The influx of overseas workers began in 2016, when Duterte proffered 54 permits, called Philippine Offshore Gaming Operator licenses, or POGOs, allowing the development internet-based casinos for online gamblers. The result was a stampede by Chinese operators who brought dozens of ancillary companies providing IT support and call service centers. Because of the need to speak Putonghua, all the workers are mainland Chinese.
The result has been an explosion in commercial real estate and condo take-up, with the area surrounding the gigantic Mall of Asia, the region’s biggest, on the Manila Bay blossoming into scores of high-rises that seemingly is moving the sprawling city’s center from the Makati business district to Pasay. Companies coming under the POGO statute are now starting to spread from Manila Bay to the posh Fort Bonifacio district and farther south to the new community of Alabang.
The influx of Chinese may well have saved Manila from a real estate glut, according to Joey Bondoc, the Manila-based research manager for Colliers International, the Canadian real estate management and investment firm. Condominium prices have risen by an average of 30 percent, according to Collier’s, with rents rising as well. In many cases, Bondoc said, Chinese are paying cash for the condos and in some cases pricing middle-class Filipinos out of the condo market.
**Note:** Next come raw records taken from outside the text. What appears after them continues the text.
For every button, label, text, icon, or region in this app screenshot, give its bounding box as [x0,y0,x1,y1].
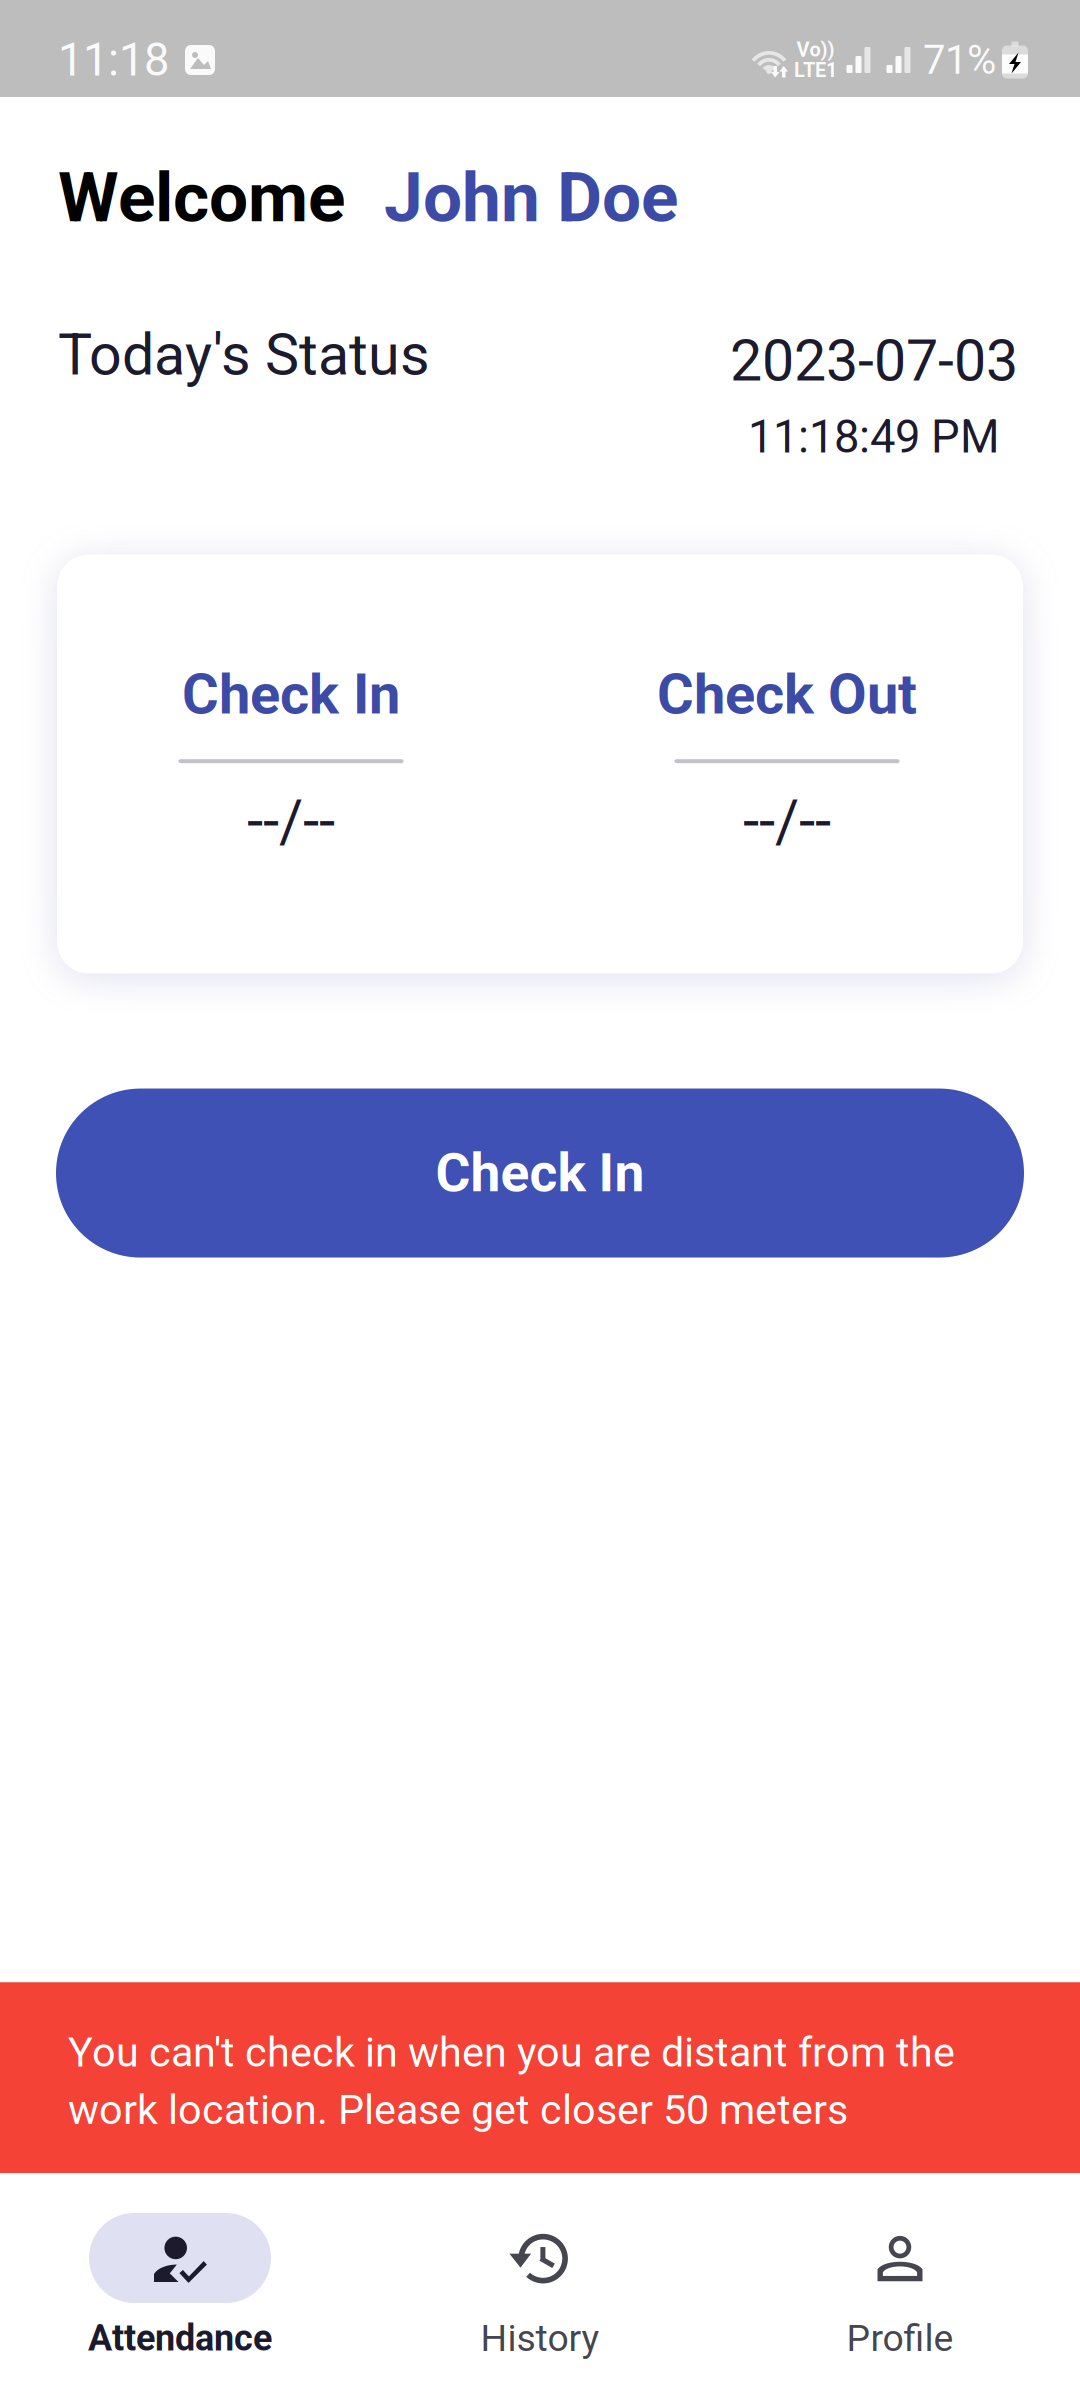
staticText: Profile [846,2316,954,2360]
staticText: Check Out [657,662,917,727]
staticText: LTE1 [794,58,837,82]
button[interactable]: Attendance [0,2213,360,2359]
staticText: 11:18:49 PM [748,410,1000,464]
button[interactable]: Check In [56,1089,1024,1258]
staticText: 71% [923,37,996,84]
staticText: Check In [436,1142,644,1204]
staticText: Vo)) [796,38,834,62]
staticText: Attendance [88,2317,272,2359]
staticText: --/-- [743,787,831,856]
staticText: Welcome [58,157,345,238]
staticText: You can't check in when you are distant … [68,2028,955,2077]
button[interactable]: History [360,2212,720,2360]
staticText: --/-- [247,787,335,856]
staticText: 2023-07-03 [730,327,1018,394]
staticText: 11:18 [58,33,169,86]
staticText: Check In [182,662,400,727]
staticText: Today's Status [58,321,430,388]
button[interactable]: Profile [720,2212,1080,2360]
staticText: work location. Please get closer 50 mete… [68,2086,848,2134]
staticText: John Doe [384,157,678,238]
staticText: History [480,2316,600,2360]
“In 2017 it was really the gaming centers that drove the office sector,” Bondoc said. “If not for that, the Manila property market would have crashed. Demand from offshore gaming sustained office space. In 2017 there was a slowdown, we had President Trump’s anti-outsourcing rhetoric, there were other issues, and some delays in accrual of office space contributed to the decline.”
Since 2016, office vacancy across the city has fallen to between 3.5 percent and 5 percent and is projected to stay that way through 2021.
While that may overjoy developers and landlords, there is considerable evidence that Filipinos across the city and perhaps beyond are increasingly angry at the Chinese invasion. According to one source, developers of some of the high-rises maintain separate lifts so that the Chinese employees can discreetly rise to their offices without coming eye-to-eye with Filipino workers in the same buildings. In both condos and office buildings, sources say, developers attempt to maintain a 60-40 split in tenants, with Filipinos comprising the majority, to minimize tensions.
“Realistically, some developers are wary, some locals aren’t too accommodating having these employees as their neighbors,” said an observer who asked not to be named. “Local developers perhaps are doing a wait-and-see because of the tensions.”